Table of Contents
Fetching ...

FRIEREN: Federated Learning with Vision-Language Regularization for Segmentation

Ding-Ruei Shen

TL;DR

FFREEDG tackles semantic segmentation under strict privacy constraints by combining a source-free federated setting with vision–language priors from CLIP. Frieren enables centralized pretraining on labeled source data, followed by federated adaptation where clients contribute unlabeled data, leveraging weak-to-strong consistency, dense CLIP distillation, and a language-guided decoder. The method demonstrates competitive performance against domain generalization and domain adaptation baselines on Cityscapes→ACDC and GTA5→Cityscapes, with FedSWA providing stability in unsupervised federation. This work advances practical privacy-preserving segmentation by showing how foundation-model priors and unified semi-/unsupervised learning can generalize to unseen domains without accessing source or target labels. It lays a foundation for future integration of larger vision-language models and alternative decoders to further close the gap to state-of-the-art DG/DA methods.

Abstract

Federeated Learning (FL) offers a privacy-preserving solution for Semantic Segmentation (SS) tasks to adapt to new domains, but faces significant challenges from these domain shifts, particularly when client data is unlabeled. However, most existing FL methods unrealistically assume access to labeled data on remote clients or fail to leverage the power of modern Vision Foundation Models (VFMs). Here, we propose a novel and challenging task, FFREEDG, in which a model is pretrained on a server's labeled source dataset and subsequently trained across clients using only their unlabeled data, without ever re-accessing the source. To solve FFREEDG, we propose FRIEREN, a framework that leverages the knowledge of a VFM by integrating vision and language modalities. Our approach employs a Vision-Language decoder guided by CLIP-based text embeddings to improve semantic disambiguation and uses a weak-to-strong consistency learning strategy for robust local training on pseudo-labels. Our experiments on synthetic-to-real and clear-to-adverse-weather benchmarks demonstrate that our framework effectively tackles this new task, achieving competitive performance against established domain generalization and adaptation methods and setting a strong baseline for future research.

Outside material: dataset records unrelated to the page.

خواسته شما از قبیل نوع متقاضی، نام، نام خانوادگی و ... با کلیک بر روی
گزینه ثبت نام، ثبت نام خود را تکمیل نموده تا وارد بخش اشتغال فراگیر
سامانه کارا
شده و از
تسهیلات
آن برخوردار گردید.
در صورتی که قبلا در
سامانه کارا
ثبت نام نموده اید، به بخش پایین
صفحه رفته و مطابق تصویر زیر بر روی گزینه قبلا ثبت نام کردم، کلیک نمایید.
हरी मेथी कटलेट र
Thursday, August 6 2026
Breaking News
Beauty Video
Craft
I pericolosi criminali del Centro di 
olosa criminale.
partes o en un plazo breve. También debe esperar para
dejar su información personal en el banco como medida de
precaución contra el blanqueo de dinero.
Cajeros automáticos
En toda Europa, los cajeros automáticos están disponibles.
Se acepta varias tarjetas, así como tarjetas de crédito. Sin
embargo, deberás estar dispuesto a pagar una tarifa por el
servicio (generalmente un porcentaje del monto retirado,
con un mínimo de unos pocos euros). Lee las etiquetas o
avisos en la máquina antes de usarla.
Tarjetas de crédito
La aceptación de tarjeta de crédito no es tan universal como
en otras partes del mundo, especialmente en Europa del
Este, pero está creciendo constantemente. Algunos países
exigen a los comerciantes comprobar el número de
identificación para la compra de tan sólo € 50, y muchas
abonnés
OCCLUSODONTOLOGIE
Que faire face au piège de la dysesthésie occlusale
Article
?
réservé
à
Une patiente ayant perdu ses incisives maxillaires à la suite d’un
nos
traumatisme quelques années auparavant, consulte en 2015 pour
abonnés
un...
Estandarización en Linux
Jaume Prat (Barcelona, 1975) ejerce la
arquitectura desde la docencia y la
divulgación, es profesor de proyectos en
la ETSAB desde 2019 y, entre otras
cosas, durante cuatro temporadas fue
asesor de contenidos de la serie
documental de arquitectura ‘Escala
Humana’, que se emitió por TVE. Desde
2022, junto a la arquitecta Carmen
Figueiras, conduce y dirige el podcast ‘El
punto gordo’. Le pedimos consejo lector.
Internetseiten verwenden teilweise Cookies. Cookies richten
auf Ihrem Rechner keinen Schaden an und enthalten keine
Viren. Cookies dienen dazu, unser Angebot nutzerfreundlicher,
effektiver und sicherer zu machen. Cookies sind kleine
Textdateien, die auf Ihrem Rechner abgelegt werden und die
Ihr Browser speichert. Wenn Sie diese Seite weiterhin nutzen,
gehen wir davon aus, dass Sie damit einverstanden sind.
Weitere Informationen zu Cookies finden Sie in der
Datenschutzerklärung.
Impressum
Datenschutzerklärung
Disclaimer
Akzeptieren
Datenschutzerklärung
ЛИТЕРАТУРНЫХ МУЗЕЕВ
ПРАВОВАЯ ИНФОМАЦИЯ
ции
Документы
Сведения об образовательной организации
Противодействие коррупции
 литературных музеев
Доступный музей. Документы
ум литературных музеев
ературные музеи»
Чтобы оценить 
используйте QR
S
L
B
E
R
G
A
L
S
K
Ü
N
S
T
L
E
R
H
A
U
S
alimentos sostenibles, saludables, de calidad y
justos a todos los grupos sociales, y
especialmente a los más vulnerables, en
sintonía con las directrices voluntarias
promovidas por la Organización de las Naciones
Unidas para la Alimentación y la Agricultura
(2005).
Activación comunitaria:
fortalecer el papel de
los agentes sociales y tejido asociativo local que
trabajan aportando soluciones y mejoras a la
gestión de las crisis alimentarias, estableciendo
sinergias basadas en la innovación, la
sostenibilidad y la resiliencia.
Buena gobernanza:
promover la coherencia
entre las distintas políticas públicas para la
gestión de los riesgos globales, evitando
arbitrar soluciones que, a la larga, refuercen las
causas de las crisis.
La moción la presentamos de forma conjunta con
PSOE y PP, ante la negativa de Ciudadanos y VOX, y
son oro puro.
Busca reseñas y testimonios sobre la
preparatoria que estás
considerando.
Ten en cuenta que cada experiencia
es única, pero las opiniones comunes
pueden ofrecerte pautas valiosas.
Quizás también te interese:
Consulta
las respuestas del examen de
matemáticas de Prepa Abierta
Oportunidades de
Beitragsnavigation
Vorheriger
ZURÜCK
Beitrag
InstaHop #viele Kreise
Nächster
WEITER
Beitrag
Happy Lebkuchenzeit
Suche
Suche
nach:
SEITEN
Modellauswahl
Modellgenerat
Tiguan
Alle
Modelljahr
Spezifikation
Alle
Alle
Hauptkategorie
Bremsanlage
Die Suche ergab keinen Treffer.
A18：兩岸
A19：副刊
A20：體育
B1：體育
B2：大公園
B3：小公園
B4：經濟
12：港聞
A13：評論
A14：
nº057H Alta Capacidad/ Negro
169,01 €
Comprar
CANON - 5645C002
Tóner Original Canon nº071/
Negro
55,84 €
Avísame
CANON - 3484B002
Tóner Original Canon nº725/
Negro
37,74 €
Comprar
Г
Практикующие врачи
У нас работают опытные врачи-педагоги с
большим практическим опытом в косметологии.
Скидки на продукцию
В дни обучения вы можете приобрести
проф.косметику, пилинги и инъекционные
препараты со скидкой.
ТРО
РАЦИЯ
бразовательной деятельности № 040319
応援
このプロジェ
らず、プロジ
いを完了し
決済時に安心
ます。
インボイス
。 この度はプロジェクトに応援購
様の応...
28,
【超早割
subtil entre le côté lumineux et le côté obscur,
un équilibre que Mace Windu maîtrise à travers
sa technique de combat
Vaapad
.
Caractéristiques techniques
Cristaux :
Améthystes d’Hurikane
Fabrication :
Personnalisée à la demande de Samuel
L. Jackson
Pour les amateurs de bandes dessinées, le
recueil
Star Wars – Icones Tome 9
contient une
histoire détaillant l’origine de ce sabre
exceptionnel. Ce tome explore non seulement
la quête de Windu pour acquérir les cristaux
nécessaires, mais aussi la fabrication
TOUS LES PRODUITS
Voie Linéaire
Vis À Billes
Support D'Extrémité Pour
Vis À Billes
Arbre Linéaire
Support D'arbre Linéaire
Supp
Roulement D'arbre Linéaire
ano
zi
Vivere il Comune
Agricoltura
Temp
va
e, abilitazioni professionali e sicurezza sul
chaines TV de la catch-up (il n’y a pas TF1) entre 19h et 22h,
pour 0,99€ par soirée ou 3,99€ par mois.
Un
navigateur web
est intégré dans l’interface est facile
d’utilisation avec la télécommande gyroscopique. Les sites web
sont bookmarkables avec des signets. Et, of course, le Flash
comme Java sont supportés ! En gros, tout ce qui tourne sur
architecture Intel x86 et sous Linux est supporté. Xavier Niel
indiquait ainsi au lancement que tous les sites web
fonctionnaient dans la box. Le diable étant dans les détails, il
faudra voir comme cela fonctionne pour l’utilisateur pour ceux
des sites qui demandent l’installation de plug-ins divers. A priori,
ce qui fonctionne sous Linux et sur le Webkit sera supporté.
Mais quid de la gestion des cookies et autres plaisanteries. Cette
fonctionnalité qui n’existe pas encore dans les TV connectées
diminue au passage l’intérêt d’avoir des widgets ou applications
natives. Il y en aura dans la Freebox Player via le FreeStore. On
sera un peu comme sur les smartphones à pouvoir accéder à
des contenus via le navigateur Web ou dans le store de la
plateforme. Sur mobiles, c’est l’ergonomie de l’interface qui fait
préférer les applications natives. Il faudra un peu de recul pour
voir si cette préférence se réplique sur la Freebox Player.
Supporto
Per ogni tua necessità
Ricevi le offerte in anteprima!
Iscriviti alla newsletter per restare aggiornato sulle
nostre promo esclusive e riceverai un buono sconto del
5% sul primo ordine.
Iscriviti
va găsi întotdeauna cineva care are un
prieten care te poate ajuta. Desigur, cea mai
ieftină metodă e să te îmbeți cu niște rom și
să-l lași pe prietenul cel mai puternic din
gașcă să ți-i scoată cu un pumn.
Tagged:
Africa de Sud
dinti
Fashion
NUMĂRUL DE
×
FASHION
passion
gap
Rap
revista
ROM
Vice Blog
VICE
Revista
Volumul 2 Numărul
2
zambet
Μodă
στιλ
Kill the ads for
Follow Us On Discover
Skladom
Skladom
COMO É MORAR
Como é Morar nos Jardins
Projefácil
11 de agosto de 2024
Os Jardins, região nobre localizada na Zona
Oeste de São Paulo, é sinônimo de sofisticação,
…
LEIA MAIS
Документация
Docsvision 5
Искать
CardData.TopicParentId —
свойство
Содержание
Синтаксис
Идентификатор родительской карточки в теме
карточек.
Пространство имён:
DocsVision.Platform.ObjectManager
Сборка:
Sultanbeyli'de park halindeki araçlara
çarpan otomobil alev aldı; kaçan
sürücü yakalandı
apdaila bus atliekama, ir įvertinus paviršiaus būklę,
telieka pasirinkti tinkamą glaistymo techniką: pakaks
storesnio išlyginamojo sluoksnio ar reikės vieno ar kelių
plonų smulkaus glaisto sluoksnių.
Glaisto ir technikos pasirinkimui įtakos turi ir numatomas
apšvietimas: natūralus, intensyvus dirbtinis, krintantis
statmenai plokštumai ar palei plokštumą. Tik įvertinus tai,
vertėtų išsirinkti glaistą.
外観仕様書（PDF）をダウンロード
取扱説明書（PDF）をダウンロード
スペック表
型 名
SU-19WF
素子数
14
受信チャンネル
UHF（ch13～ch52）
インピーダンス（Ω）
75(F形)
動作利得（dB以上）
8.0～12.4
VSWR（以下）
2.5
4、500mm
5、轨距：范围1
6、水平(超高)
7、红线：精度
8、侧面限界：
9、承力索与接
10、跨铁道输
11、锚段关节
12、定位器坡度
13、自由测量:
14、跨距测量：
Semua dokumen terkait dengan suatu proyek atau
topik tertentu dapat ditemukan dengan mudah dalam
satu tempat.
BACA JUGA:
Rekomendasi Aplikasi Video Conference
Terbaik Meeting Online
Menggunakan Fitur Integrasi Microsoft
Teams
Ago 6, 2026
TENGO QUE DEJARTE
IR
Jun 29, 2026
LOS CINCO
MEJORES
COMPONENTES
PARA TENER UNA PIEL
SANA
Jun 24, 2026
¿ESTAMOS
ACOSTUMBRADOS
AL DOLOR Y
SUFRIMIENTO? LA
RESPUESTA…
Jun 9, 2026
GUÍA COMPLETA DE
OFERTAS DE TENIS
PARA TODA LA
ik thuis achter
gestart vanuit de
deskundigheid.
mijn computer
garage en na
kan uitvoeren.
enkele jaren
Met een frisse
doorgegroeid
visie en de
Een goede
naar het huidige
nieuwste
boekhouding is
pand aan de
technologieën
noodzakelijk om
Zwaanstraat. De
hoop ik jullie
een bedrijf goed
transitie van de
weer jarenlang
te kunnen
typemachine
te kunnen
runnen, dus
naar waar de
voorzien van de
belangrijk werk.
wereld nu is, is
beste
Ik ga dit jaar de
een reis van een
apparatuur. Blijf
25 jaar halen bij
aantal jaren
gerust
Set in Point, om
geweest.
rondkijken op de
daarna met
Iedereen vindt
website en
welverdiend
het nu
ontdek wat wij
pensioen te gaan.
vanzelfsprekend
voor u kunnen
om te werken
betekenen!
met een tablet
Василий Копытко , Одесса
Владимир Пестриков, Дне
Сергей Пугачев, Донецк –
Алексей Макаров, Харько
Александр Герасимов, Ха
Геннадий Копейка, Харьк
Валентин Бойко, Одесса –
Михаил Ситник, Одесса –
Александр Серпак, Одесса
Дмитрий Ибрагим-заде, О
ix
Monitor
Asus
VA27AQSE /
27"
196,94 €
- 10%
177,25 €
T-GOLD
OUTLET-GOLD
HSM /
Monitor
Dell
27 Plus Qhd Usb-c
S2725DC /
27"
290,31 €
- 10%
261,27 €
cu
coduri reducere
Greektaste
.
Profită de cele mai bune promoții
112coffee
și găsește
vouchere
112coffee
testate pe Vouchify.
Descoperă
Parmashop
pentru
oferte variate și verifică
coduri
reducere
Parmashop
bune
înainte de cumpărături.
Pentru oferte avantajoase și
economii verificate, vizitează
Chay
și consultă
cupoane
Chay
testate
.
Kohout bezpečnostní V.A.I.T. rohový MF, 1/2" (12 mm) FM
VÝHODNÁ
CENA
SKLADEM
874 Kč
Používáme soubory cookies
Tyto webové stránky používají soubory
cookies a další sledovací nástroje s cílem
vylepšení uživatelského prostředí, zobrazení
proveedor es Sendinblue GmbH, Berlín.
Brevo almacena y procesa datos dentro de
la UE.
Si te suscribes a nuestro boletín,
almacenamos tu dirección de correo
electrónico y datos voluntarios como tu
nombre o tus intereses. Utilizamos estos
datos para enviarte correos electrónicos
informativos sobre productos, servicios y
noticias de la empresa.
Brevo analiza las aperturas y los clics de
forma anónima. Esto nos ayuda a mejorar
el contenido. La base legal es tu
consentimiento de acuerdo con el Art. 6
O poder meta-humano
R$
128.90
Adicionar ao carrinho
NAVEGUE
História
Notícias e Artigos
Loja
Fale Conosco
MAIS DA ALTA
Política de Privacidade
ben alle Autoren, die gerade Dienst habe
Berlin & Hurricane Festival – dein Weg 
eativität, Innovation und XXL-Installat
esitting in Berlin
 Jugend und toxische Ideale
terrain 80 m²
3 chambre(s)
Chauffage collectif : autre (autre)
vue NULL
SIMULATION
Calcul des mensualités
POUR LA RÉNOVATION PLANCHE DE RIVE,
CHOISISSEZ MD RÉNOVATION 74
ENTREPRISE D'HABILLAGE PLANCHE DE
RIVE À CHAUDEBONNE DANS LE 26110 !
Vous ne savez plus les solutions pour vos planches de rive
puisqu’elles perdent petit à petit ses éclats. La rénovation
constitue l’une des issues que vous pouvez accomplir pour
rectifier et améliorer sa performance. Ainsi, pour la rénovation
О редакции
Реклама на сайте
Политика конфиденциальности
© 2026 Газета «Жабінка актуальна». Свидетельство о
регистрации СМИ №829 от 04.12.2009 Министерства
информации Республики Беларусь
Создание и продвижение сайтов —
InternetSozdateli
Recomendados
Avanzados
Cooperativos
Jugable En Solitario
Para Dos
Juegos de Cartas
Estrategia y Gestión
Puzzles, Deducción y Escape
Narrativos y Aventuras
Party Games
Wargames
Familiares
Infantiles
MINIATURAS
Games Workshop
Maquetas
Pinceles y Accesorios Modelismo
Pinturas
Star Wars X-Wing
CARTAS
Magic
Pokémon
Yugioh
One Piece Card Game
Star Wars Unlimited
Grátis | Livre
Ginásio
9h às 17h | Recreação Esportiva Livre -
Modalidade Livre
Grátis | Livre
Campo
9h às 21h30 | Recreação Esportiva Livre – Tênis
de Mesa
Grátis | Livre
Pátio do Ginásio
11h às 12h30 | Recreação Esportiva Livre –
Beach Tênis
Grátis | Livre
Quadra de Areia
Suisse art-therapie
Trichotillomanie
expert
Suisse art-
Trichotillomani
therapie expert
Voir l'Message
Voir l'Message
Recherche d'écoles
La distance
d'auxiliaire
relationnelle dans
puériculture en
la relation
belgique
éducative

FRIEREN: Federated Learning with Vision-Language Regularization for Segmentation

TL;DR

FFREEDG tackles semantic segmentation under strict privacy constraints by combining a source-free federated setting with vision–language priors from CLIP. Frieren enables centralized pretraining on labeled source data, followed by federated adaptation where clients contribute unlabeled data, leveraging weak-to-strong consistency, dense CLIP distillation, and a language-guided decoder. The method demonstrates competitive performance against domain generalization and domain adaptation baselines on Cityscapes→ACDC and GTA5→Cityscapes, with FedSWA providing stability in unsupervised federation. This work advances practical privacy-preserving segmentation by showing how foundation-model priors and unified semi-/unsupervised learning can generalize to unseen domains without accessing source or target labels. It lays a foundation for future integration of larger vision-language models and alternative decoders to further close the gap to state-of-the-art DG/DA methods.

Abstract

Federeated Learning (FL) offers a privacy-preserving solution for Semantic Segmentation (SS) tasks to adapt to new domains, but faces significant challenges from these domain shifts, particularly when client data is unlabeled. However, most existing FL methods unrealistically assume access to labeled data on remote clients or fail to leverage the power of modern Vision Foundation Models (VFMs). Here, we propose a novel and challenging task, FFREEDG, in which a model is pretrained on a server's labeled source dataset and subsequently trained across clients using only their unlabeled data, without ever re-accessing the source. To solve FFREEDG, we propose FRIEREN, a framework that leverages the knowledge of a VFM by integrating vision and language modalities. Our approach employs a Vision-Language decoder guided by CLIP-based text embeddings to improve semantic disambiguation and uses a weak-to-strong consistency learning strategy for robust local training on pseudo-labels. Our experiments on synthetic-to-real and clear-to-adverse-weather benchmarks demonstrate that our framework effectively tackles this new task, achieving competitive performance against established domain generalization and adaptation methods and setting a strong baseline for future research.

Paper Structure

This paper contains 49 sections, 14 equations, 3 figures, 4 tables, 1 algorithm.

Figures (3)

  • Figure 1: Federated source-Free Domain Generalization (FFREEDG) framework. A central server coordinates the training of a global model with multiple clients. Each client has access only to its own private, unlabeled data, which comes from a distinct domain, such as different weather or lighting conditions. The clients perform local, unsupervised training before the server aggregates their updates to create a single model that can generalize across these diverse environments.
  • Figure 2: Overview of FRIEREN. Mask denotes a dropout mechanism (e.g., complementary dropout yang2025unimatch) that generates perturbed encoder features for consistency learning. (a) Server pretraining: a student–teacher setup with EMA updates on the teacher, supervised loss on labeled source images, weak–strong consistency on unlabeled images, and dense CLIP-based segmentation guidance via the language-guided decoder. Learnable modules and frozen modules are indicated in the figure. (b) Federated local training: after pretraining, each selected client receives the global model and performs (semi-)unsupervised self-training with a frozen teacher, consistency loss, and dense CLIP guidance; labeled client data (if any) uses an additional supervised term. (c) Communication and aggregation: the server broadcasts $w^{t}$, collects client updates $w_{k}^{t+1}$, and aggregates them; we use FedSWA liu2025fedswa for unsupervised clients and FedAvg mcmahan2017communication when supervision is available.
  • Figure 3: Vision–language decoder in FRIEREN. FRIEREN adopts the language-guided decoder from SemiVL hoyer2024semivl. Class prompts are embedded by a frozen text encoder and paired with features from a trainable image encoder to form a dense similarity map. The decoder performs spatial reasoning followed by semantic reasoning, and a convolutional upsampler produces the final segmentation mask.